- Required action
With the pictures omitted, set down exactly the lines from the one that contains "していき、3月末の権利日にガツっと買う形になる" through the last line of the data.

- Source data
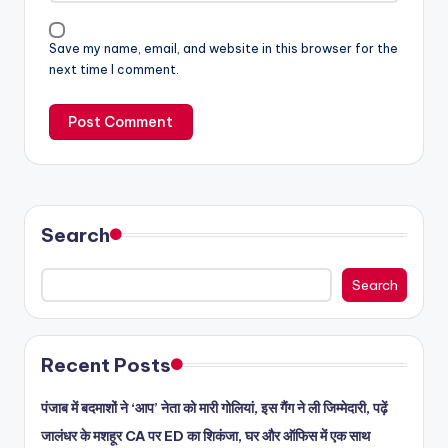
Save my name, email, and website in this browser for the
next time I comment.
Search
Search
Recent Posts
पंजाब में बदमाशों ने ‘आप’ नेता को मारी गोलियां, इस गैंग ने ली जिम्मेदारी, पढ़ें
जालंधर के मशहूर CA पर ED का शिकंजा, घर और ऑफिस में एक साथ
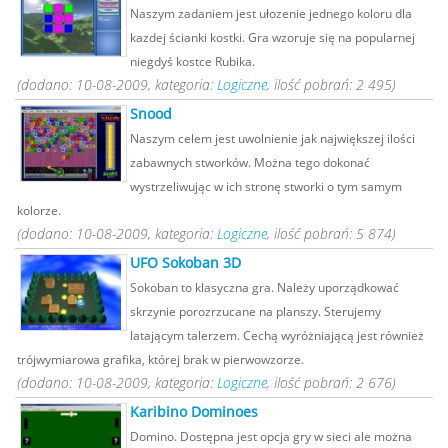
Naszym zadaniem jest ułozenie jednego koloru dla
kazdej ścianki kostki. Gra wzoruje się na popularnej
niegdyś kostce Rubika.
(dodano: 10-08-2009, kategoria:
Logiczne
, ilość pobrań: 2 495)
Snood
Naszym celem jest uwolnienie jak największej ilości
zabawnych stworków. Można tego dokonać
wystrzeliwując w ich stronę stworki o tym samym
kolorze.
(dodano: 10-08-2009, kategoria:
Logiczne
, ilość pobrań: 5 874)
UFO Sokoban 3D
Sokoban to klasyczna gra. Należy uporządkować
skrzynie porozrzucane na planszy. Sterujemy
latającym talerzem. Cechą wyróżniającą jest również
trójwymiarowa grafika, której brak w pierwowzorze.
(dodano: 10-08-2009, kategoria:
Logiczne
, ilość pobrań: 2 676)
Karibino Dominoes
Domino. Dostępna jest opcja gry w sieci ale można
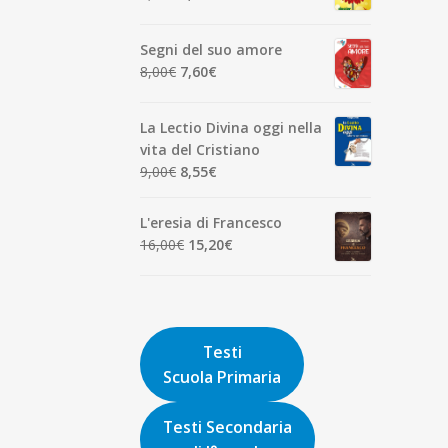
7,00€.
6,65€.
prezzo
prezzo
originale
attuale
Segni del suo amore
era:
è:
Il
Il
8,00
€
7,60
€
1,90€.
1,81€.
prezzo
prezzo
originale
attuale
La Lectio Divina oggi nella
era:
è:
vita del Cristiano
8,00€.
7,60€.
Il
Il
9,00
€
8,55
€
prezzo
prezzo
originale
attuale
L'eresia di Francesco
era:
è:
Il
Il
16,00
€
15,20
€
9,00€.
8,55€.
prezzo
prezzo
originale
attuale
era:
è:
16,00€.
15,20€.
Testi
Scuola Primaria
Testi Secondaria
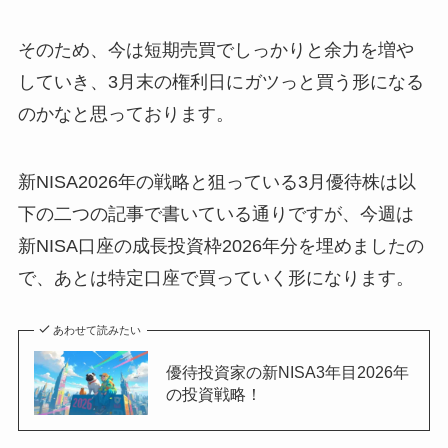
そのため、今は短期売買でしっかりと余力を増や
していき、3月末の権利日にガツっと買う形になる
のかなと思っております。
新NISA2026年の戦略と狙っている3月優待株は以
下の二つの記事で書いている通りですが、今週は
新NISA口座の成長投資枠2026年分を埋めましたの
で、あとは特定口座で買っていく形になります。
あわせて読みたい
優待投資家の新NISA3年目2026年
の投資戦略！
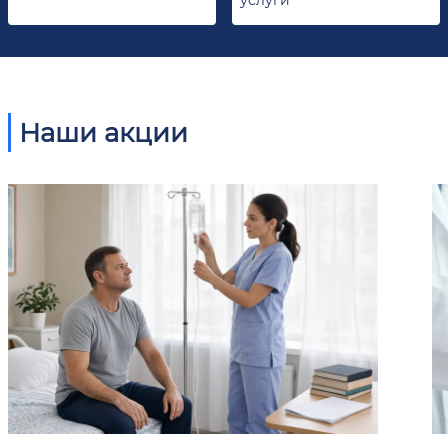
Наши акции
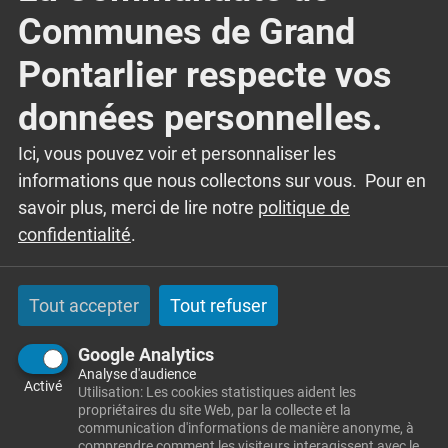
03 81 39 39 03
Communes de Grand
Président : Philippe Jeanmonnot
Pontarlier respecte vos
données personnelles.
Ici, vous pouvez voir et personnaliser les
informations que nous collectons sur vous. Pour en
savoir plus, merci de lire notre
politique de
confidentialité
.
Tout accepter
Tout refuser
Google Analytics
Analyse d'audience
Activé
Utilisation: Les cookies statistiques aident les
propriétaires du site Web, par la collecte et la
communication d'informations de manière anonyme, à
comprendre comment les visiteurs interagissent avec le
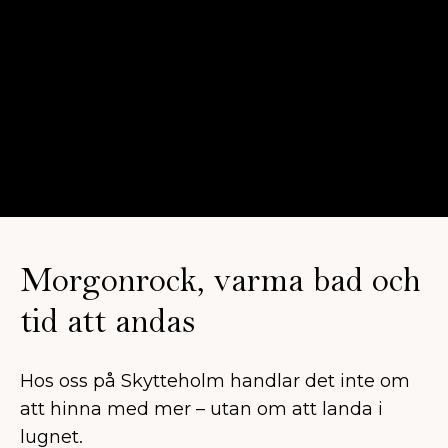
Morgonrock, varma bad och
tid att andas
Hos oss på Skytteholm handlar det inte om
att hinna med mer – utan om att landa i
lugnet.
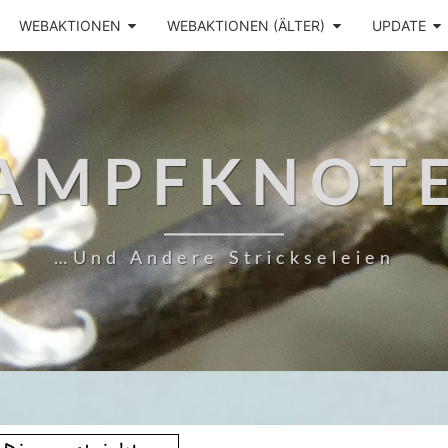
WEBAKTIONEN
WEBAKTIONEN (ÄLTER)
UPDATE
AMPFKNOT
…und Andere Strickseleien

- Written answer
していき、3月末の権利日にガツっと買う形になる
のかなと思っております。
新NISA2026年の戦略と狙っている3月優待株は以
下の二つの記事で書いている通りですが、今週は
新NISA口座の成長投資枠2026年分を埋めましたの
で、あとは特定口座で買っていく形になります。
あわせて読みたい
優待投資家の新NISA3年目2026年
の投資戦略！
Наши акции
03 81 39 39 03
Communes de Grand
Président : Philippe Jeanmonnot
Pontarlier respecte vos
données personnelles.
Ici, vous pouvez voir et personnaliser les
informations que nous collectons sur vous. Pour en
savoir plus, merci de lire notre
politique de
confidentialité
.
Tout accepter
Tout refuser
Google Analytics
Analyse d'audience
Activé
Utilisation: Les cookies statistiques aident les
propriétaires du site Web, par la collecte et la
communication d'informations de manière anonyme, à
comprendre comment les visiteurs interagissent avec le
Morgonrock, varma bad och
tid att andas
Hos oss på Skytteholm handlar det inte om
att hinna med mer – utan om att landa i
lugnet.
WEBAKTIONEN
WEBAKTIONEN (ÄLTER)
UPDATE
AMPFKNOT
…und Andere Strickseleien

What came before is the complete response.